9 Best Dow Stocks to Buy According to Analysts

7. NIKE, Inc. (NYSE:NKE)

Average Upside Potential as of October 23: 13.23%

Number of Hedge Fund Holders: 66

Apparel and footwear giant NIKE, Inc. (NYSE:NKE) has been under pressure for the better part of the year amid disappointing financial results and guidance that have sent jitters about the company’s growth metrics. The stock was yet again under pressure after it delivered disappointing second-quarter results, with revenues dropping 10% and profits down 285 year over year. Failure to provide a forecast for the fiscal year ending in May also rattled investors.

Amid the disappointing results and muted outlook, Nike remains one of the best Dow stocks to buy, according to analysts, as it is in a transition period. NIKE, Inc. (NYSE:NKE) has already appointed Elliott Hill as its new CEO, tasked with reinvigorating its growth prospects. In addition to a new CEO, the company boasts of one of the strongest brands as a leader in the global sportswear industry, affirming its long-term prospects.

NIKE, Inc. (NYSE:NKE) continues to dominate the global sportswear market. Decades of innovation and skilful marketing to establish a strong customer connection have led to this position. Because of pricing power, the unique brand has reported an average gross margin of 44.7% over the last ten years.

While Nike is trading at an average P/E of 23, it is significantly lower than its average P/E of 37 in the past decade. Additionally, analysts on Wall Street rate the stock as a Buy with an average price target of $92.19, implying a 13.23% upside potential.

According to the Insider Monkey database, 66 hedge funds held bullish positions on NIKE, Inc. (NYSE:NKE) at the end of Q2 2024. This indicates a strong interest in the stock among institutional investors, despite a slight decrease from 71 in the previous quarter.

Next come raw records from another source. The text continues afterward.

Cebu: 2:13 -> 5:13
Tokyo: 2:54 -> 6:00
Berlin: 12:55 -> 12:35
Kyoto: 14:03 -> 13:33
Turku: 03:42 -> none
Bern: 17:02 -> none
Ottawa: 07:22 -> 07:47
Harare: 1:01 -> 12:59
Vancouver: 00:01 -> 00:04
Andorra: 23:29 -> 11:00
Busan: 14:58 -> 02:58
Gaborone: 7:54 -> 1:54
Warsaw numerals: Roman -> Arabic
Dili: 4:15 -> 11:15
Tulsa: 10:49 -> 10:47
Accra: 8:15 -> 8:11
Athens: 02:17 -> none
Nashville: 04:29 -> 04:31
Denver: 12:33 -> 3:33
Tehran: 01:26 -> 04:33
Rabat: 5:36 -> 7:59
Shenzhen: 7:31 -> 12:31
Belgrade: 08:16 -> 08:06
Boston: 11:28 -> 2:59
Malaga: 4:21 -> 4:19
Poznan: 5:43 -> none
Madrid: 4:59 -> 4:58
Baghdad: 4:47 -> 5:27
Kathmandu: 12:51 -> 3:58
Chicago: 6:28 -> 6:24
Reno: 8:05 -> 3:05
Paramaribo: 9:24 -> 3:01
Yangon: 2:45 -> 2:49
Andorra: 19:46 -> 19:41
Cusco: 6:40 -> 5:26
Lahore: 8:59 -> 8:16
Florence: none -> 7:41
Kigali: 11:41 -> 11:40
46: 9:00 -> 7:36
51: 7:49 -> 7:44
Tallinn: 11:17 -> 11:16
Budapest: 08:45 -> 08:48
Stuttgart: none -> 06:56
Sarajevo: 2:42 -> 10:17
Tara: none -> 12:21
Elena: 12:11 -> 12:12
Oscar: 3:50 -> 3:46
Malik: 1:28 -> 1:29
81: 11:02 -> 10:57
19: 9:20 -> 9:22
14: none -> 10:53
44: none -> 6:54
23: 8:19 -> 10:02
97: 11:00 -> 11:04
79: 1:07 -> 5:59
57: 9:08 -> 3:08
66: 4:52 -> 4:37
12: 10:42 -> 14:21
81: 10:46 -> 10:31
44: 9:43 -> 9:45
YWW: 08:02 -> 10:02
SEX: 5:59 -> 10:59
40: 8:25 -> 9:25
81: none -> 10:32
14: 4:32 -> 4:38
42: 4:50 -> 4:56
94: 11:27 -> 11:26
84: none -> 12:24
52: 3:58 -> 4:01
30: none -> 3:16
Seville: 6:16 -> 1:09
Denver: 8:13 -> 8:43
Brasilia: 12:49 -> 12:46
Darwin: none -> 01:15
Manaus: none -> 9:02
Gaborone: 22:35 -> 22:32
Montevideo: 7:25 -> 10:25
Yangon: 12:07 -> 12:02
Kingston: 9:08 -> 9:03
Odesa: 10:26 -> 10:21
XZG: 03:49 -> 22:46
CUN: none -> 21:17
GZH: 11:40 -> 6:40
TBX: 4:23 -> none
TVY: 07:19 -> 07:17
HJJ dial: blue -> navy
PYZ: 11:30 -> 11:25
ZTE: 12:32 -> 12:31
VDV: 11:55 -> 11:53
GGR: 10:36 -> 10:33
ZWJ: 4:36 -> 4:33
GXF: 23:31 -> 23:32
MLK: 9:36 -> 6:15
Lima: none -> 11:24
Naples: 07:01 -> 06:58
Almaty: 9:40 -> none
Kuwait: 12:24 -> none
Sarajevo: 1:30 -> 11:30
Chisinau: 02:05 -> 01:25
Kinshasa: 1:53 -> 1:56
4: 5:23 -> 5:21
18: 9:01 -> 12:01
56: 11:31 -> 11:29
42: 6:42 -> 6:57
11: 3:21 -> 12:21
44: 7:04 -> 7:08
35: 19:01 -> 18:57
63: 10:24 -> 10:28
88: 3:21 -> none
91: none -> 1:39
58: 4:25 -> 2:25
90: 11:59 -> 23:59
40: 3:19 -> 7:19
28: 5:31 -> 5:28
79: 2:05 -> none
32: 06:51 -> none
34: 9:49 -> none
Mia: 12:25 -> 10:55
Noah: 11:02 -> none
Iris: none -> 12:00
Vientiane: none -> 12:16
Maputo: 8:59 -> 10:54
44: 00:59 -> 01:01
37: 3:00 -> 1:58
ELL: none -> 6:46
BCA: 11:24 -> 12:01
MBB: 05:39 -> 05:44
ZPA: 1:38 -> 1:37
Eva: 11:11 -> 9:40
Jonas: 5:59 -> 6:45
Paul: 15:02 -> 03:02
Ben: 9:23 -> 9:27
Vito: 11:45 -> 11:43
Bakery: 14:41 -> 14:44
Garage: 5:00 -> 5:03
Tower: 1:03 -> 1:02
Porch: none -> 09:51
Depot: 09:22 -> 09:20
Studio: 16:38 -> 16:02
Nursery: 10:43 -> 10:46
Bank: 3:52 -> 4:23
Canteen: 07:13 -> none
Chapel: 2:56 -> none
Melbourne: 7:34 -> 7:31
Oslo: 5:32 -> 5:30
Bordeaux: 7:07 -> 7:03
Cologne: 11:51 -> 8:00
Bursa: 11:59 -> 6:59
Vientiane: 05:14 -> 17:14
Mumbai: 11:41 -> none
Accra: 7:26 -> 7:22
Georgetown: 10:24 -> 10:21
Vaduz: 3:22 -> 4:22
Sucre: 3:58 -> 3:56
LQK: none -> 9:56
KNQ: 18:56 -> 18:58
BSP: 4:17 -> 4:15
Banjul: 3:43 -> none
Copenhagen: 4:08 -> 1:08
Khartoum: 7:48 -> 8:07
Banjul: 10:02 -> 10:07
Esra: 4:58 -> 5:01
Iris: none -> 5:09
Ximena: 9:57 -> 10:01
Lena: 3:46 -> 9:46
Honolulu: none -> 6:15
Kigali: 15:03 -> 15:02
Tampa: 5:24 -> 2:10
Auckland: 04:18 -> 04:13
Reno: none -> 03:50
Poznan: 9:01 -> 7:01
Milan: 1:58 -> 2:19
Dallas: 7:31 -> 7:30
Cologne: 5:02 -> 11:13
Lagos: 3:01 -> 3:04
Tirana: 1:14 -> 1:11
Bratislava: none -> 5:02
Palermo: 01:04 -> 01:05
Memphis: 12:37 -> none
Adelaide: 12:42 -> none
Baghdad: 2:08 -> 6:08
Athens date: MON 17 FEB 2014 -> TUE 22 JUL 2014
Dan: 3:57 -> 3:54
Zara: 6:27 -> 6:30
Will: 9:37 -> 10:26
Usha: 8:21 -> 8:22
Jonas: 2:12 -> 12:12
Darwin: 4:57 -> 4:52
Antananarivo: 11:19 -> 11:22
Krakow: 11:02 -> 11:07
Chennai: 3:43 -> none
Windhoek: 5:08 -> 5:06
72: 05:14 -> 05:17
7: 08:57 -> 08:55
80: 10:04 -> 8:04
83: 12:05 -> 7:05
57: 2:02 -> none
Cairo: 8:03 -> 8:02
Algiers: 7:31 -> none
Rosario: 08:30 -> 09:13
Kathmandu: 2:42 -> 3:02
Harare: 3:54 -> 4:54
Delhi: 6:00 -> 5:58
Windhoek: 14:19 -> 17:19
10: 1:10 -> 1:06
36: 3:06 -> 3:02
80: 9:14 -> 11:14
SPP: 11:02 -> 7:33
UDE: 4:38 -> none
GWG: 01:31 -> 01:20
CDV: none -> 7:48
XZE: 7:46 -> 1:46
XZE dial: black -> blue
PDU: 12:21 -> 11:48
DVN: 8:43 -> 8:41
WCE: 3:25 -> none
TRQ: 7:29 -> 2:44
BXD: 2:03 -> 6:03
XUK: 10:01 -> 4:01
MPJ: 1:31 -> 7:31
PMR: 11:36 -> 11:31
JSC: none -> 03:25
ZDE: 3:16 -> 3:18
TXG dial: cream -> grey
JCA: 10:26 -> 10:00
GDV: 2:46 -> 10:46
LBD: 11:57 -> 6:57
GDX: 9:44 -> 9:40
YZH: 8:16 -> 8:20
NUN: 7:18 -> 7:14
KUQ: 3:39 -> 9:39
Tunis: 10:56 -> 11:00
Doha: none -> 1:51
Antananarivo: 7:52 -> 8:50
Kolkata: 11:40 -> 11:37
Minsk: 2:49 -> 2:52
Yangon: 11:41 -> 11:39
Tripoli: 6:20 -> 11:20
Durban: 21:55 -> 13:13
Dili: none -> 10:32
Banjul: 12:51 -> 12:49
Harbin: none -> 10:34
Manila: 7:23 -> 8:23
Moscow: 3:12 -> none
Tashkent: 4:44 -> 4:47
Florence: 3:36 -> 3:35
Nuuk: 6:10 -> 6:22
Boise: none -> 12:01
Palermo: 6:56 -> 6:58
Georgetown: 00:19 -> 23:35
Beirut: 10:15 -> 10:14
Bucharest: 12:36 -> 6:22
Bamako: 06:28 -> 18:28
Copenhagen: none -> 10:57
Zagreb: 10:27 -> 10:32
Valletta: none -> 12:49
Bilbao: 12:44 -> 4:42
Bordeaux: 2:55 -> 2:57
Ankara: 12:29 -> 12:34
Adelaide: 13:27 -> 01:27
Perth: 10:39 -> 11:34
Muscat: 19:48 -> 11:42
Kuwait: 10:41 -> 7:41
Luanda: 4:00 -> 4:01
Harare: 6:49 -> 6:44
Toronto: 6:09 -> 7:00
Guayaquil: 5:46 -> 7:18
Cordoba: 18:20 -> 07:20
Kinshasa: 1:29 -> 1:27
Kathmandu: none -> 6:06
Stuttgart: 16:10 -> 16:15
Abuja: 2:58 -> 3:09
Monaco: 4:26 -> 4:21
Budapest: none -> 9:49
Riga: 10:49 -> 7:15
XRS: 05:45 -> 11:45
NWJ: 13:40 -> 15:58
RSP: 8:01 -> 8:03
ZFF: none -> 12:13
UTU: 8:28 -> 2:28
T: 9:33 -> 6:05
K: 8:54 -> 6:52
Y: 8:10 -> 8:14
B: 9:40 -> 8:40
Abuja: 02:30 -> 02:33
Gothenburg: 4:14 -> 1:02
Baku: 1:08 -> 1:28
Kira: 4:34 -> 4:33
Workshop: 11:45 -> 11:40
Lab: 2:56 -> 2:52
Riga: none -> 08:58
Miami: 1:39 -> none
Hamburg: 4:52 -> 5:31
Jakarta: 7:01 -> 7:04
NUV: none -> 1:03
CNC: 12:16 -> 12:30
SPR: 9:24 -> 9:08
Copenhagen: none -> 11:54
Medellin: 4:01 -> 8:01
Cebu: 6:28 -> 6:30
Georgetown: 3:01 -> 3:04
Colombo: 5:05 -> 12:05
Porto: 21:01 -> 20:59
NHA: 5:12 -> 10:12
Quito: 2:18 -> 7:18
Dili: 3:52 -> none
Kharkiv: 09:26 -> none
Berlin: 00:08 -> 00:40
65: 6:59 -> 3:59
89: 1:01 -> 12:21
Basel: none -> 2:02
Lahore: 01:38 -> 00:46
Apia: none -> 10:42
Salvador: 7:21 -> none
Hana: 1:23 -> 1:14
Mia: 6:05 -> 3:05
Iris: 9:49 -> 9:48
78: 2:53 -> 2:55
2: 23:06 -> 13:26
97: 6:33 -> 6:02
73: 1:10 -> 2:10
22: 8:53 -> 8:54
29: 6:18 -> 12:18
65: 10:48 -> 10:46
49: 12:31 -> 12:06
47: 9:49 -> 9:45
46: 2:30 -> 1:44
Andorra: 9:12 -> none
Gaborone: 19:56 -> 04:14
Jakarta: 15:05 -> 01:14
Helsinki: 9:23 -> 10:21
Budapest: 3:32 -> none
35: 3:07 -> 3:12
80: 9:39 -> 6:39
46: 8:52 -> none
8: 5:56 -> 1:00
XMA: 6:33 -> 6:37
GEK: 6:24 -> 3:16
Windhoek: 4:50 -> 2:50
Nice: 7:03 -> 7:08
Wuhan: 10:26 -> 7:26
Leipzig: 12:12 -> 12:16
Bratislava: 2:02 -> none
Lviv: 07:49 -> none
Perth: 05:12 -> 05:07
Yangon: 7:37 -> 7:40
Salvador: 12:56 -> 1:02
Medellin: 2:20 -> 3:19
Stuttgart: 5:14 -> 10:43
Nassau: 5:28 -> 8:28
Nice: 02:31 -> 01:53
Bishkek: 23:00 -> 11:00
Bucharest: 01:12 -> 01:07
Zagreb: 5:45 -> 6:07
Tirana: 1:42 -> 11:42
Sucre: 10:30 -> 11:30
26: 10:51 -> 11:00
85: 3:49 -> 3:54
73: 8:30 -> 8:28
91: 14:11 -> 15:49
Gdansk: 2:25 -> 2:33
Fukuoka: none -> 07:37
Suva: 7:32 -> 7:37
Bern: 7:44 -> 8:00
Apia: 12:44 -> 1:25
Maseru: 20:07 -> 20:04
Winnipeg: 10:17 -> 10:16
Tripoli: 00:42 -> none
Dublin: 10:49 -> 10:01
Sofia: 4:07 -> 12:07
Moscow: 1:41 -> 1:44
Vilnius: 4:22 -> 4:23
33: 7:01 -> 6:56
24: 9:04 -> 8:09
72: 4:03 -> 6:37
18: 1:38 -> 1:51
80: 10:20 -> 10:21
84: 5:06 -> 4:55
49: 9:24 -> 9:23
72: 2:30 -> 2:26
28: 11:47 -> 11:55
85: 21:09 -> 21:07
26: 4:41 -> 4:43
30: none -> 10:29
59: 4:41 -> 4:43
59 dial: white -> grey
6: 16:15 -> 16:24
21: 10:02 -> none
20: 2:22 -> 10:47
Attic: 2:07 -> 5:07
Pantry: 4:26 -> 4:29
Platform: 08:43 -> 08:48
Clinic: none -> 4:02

Mar Vista Investment Partners’ Mar Vista Focus strategy stated the following regarding NIKE, Inc. (NYSE:NKE) in its Q2 2024investor letter:

“NIKE, Inc.’s (NYSE:NKE) stock declined following management’s revised forecast for fiscal year 2025, projecting negative mid-single-digit revenue growth instead of the previously anticipated positive growth. The company has observed a marked slowdown in lifestyle product sales since April, a trend that persisted into June. Our current projections indicate that both sales and earnings will fall 15-20% below the conservative estimates set by management just a quarter ago. This substantial downward revision in sales and earnings is attributed to insufficient product innovation, wholesale channel shift, and intentional reduction of supply in lifestyle franchises. While the negative adjustments to guidance could potentially act as a clearing event for the stock, the degree of conservatism in the new projections remains uncertain.

Nike maintains its position as the global leader in sportswear. However, its revenue growth has been hampered by a lack of innovation, and deteriorating macroeconomic conditions in the US and China further complicate its recovery. The company’s renewed focus on innovation and efforts to re-engage with wholesale channels may eventually help restore growth, but we believe increased skepticism regarding management’s ability to execute is justified.”